Victorian mothers who had their babies removed under historical forced adoption practices can now apply for the Allan Labor Government’s $138 million redress scheme – which recognises the profound and enduring impact of these practices.
Attorney-General Jaclyn Symes announced the scheme last October alongside a group of affected mothers following the eleventh anniversary of the Victorian apology to all those impacted by past adoption practices.
Forced adoption practices compelled mothers to give up their babies for adoption without their willing or informed consent, causing lifelong suffering for the mothers left behind.
These mothers continue to live with the serious, complex and ongoing effects of this trauma and the redress scheme is a step forward in the healing process. Eligible applicants will receive a payment of $30,000 and access to counselling, other psychological support services as well as individual apologies.
The scheme is the first of its kind in Australia to recognise the impact on mothers subjected to the practice and delivers on a key recommendation from the inquiry into responses to historical forced adoptions in Victoria.

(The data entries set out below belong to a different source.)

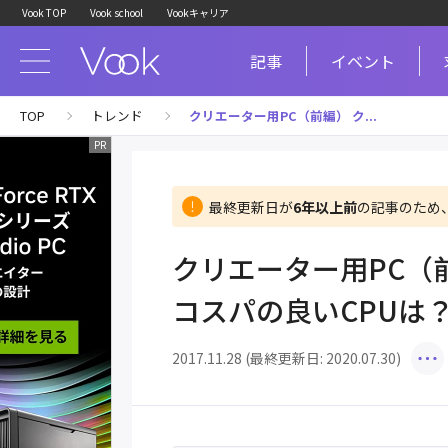
Vook TOP
Vook school
Vookキャリア
記事
イベント
TOP
トレンド
クリエーター用PC（前編） ク...
最終更新日が
6年以上前
の記事のため
クリエーター用PC（
コスパの良いCPUは
2017.11.28 (最終更新日: 2020.07.30)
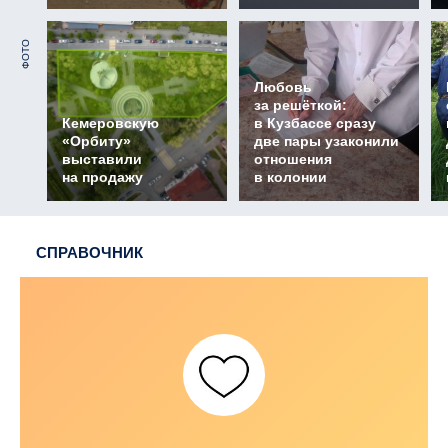
ФОТО
Любовь
за решёткой:
Кемеровскую
в Кузбассе сразу
«Орбиту»
две пары узаконили
выставили
отношения
на продажу
в колонии
СПРАВОЧНИК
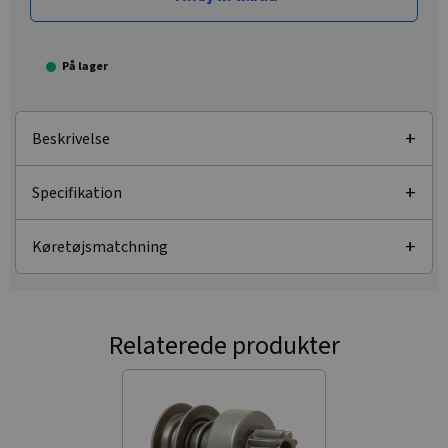
På lager
Beskrivelse
Specifikation
Køretøjsmatchning
Relaterede produkter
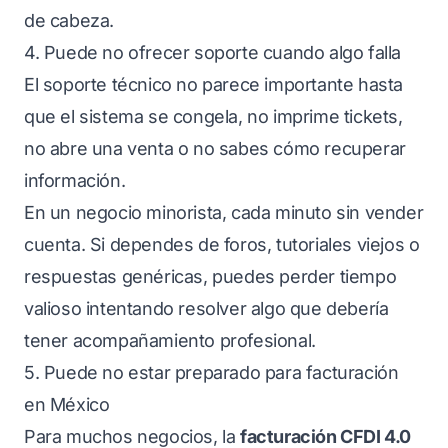
de cabeza.
4. Puede no ofrecer soporte cuando algo falla
El soporte técnico no parece importante hasta
que el sistema se congela, no imprime tickets,
no abre una venta o no sabes cómo recuperar
información.
En un negocio minorista, cada minuto sin vender
cuenta. Si dependes de foros, tutoriales viejos o
respuestas genéricas, puedes perder tiempo
valioso intentando resolver algo que debería
tener acompañamiento profesional.
5. Puede no estar preparado para facturación
en México
Para muchos negocios, la
facturación CFDI 4.0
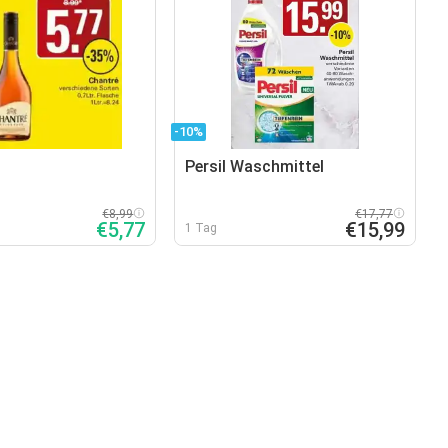
-10%
Persil Waschmittel
€8,99
€17,77
€5,77
€15,99
1 Tag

Eligibility extends to mothers who gave birth in Victoria, or were a Victorian resident but gave birth interstate, and were forcibly separated from their newborn baby prior to 1990.
During the application process, a dedicated support team will be available to answer any questions, guide mothers through the application process and assist them with any supporting information that may be required.
Quotes attributable to Attorney-General Jaclyn Symes
“We would not be here today without the brave women who shared their painful stories. Thank you for your tireless advocacy and for paving the way for others.”
“We can’t take away the pain, but we can acknowledge the damage these practices have caused and contribute to healing the injustices of the past.”